== Goal of the exercise ==
Scan the records for the string "este" and copy every line that holds it.
= = =
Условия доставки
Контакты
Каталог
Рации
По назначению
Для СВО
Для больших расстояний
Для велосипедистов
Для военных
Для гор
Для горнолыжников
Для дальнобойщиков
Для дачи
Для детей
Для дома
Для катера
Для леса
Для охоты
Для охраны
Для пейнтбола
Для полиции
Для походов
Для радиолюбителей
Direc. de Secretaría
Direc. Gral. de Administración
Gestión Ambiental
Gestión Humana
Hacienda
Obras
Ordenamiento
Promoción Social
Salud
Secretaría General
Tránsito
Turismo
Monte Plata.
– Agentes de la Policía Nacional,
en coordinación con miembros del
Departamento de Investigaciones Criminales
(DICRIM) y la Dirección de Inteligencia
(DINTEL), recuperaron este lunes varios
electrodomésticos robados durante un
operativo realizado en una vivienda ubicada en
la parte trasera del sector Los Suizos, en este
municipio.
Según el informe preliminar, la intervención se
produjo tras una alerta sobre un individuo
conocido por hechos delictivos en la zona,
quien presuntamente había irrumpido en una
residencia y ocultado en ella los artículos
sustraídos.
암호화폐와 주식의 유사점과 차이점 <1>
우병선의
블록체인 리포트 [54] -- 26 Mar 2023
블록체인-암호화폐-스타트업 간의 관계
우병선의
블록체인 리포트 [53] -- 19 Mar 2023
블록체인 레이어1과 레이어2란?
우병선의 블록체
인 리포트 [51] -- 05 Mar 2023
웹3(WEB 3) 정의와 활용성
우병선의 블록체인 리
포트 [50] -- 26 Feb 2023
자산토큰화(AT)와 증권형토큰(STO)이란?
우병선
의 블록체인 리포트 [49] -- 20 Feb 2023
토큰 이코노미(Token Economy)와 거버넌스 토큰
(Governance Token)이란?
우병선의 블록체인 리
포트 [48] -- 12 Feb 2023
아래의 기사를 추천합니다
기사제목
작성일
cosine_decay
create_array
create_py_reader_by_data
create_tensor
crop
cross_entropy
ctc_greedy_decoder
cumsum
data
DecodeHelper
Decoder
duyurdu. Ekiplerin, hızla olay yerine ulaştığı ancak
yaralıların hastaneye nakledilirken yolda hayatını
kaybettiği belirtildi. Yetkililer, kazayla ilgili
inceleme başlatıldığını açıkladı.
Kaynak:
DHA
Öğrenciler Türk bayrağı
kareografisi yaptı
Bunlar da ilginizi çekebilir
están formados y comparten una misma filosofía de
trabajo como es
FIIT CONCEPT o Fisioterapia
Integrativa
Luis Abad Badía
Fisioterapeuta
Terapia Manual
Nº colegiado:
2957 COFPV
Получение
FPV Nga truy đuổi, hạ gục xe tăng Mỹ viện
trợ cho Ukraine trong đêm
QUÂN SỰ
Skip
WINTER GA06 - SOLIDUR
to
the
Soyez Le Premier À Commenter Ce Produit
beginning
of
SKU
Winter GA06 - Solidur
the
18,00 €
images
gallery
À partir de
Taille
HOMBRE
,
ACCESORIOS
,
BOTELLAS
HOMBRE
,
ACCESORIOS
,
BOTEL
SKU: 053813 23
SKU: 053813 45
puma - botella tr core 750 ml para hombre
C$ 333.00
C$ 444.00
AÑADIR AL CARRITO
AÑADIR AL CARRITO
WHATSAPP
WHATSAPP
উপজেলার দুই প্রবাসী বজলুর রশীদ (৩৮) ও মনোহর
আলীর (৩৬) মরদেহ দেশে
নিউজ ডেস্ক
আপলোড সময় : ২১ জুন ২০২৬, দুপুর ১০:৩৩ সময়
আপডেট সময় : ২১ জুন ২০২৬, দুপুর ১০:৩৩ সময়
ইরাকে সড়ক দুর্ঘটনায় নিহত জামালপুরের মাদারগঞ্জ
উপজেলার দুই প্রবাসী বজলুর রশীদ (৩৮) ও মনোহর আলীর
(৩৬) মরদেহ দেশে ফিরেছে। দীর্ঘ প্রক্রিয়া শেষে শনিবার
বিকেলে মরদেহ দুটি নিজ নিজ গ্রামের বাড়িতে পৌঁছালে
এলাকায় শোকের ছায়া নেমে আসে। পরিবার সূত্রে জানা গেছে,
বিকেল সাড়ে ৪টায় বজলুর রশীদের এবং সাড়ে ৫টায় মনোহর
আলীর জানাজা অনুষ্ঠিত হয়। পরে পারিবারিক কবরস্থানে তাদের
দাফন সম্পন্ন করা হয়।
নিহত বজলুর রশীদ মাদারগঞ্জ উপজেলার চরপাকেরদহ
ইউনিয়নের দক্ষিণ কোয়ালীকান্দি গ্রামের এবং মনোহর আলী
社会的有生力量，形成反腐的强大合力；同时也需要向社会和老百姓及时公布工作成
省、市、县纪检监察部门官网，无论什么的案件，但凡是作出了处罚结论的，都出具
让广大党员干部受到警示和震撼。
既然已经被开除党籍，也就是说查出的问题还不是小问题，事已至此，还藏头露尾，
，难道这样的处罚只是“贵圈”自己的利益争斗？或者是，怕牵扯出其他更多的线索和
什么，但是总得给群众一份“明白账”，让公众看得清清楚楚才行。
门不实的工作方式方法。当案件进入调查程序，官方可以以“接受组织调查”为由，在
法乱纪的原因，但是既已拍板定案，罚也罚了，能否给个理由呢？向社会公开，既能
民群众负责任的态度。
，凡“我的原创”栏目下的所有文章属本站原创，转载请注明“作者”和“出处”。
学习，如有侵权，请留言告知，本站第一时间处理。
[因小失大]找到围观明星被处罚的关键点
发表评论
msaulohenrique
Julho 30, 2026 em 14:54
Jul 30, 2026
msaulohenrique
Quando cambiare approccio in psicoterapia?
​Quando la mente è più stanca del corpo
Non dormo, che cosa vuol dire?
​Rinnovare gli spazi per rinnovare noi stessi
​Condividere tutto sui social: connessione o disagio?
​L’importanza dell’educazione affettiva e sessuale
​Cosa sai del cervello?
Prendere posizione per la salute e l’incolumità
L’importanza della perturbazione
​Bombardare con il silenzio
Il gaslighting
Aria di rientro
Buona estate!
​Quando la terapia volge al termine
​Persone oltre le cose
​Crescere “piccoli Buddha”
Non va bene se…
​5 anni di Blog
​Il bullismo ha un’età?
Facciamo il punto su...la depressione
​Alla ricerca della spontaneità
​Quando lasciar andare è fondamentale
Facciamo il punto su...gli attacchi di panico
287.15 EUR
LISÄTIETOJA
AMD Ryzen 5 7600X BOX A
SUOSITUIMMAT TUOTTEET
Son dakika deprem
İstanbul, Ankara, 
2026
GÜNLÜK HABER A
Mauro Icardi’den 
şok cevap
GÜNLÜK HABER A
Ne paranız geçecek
= = =
== Result for this exercise ==
(DINTEL), recuperaron este lunes varios
la parte trasera del sector Los Suizos, en este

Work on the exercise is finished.